President Obama’s former White House press secretary Jay Carney is flexing his crisis management messaging skills in response to a New York Times story that was critical of his new employer’s business practices.
Carney defended Amazon during an appearance on CBS “This Morning” admitting that the company “wasn’t perfect” but is “striving to improve every day.”
He was critical of the Times for suggesting that Amazon was running a “cruel, Darwinian, Dickensian” company, arguing that a company like that couldn’t survive in the modern economy.
“Amazon wouldn’t be the success it is today if it were the company The New York Times wrote about,” Carney said pointing out that “people could walk away any time they want.”
He argued that even though Amazon was a 20-year-old tech company, it still had the “feel of a start up” and provided thousands of jobs to fuel the economy.

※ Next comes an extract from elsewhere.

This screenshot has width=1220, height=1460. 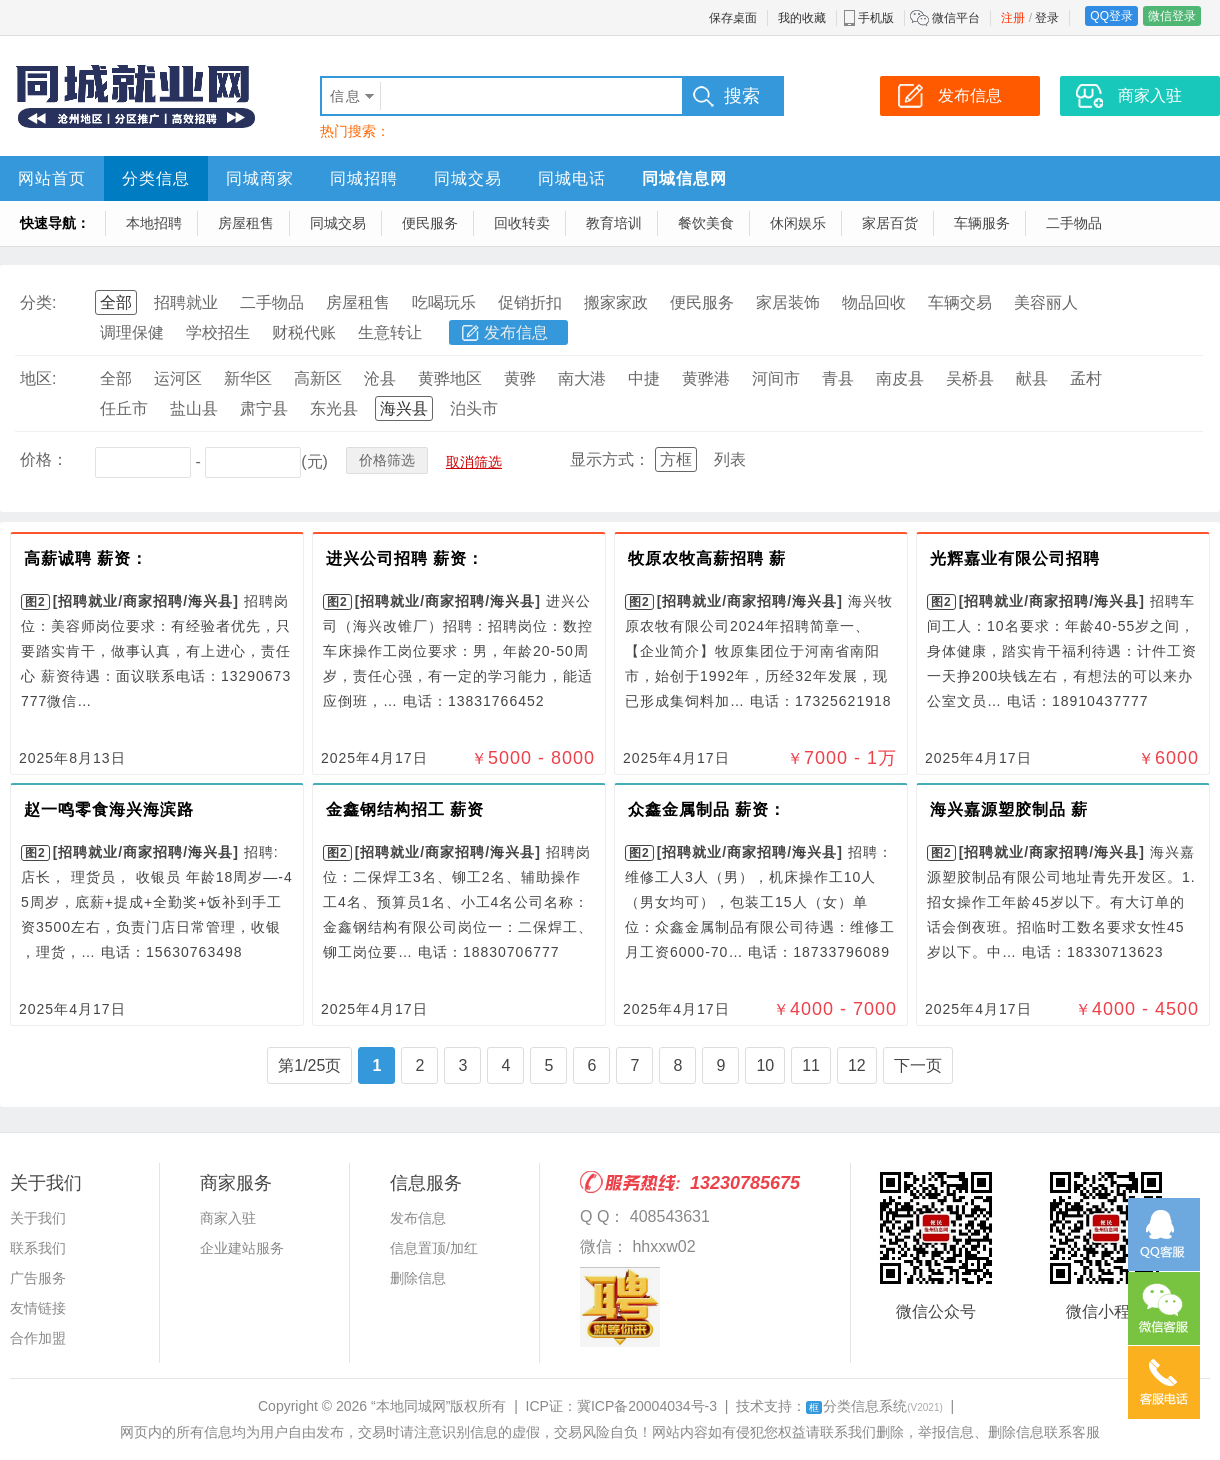 I want to click on 美容丽人, so click(x=1046, y=302).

When asked about specific criticisms from employees in the company that were cited in the story, Carney pointed out that many of the stories were “anonymous anecdotes.”
He specifically disagreed with the article’s tone for suggesting that it had a high turnover rate, when he argued it’s turnover rate is similar to about 80 percent of American companies.
“What is different is that 150,000 of the people who work at Amazon out of the 183,000 are in jobs that didn’t exist five years ago,” he said. “My job didn’t exist six months ago until I joined.”
Carney was hired in February as the senior vice president for global corporate affairs for Amazon after leaving the Obama administration in June 2014.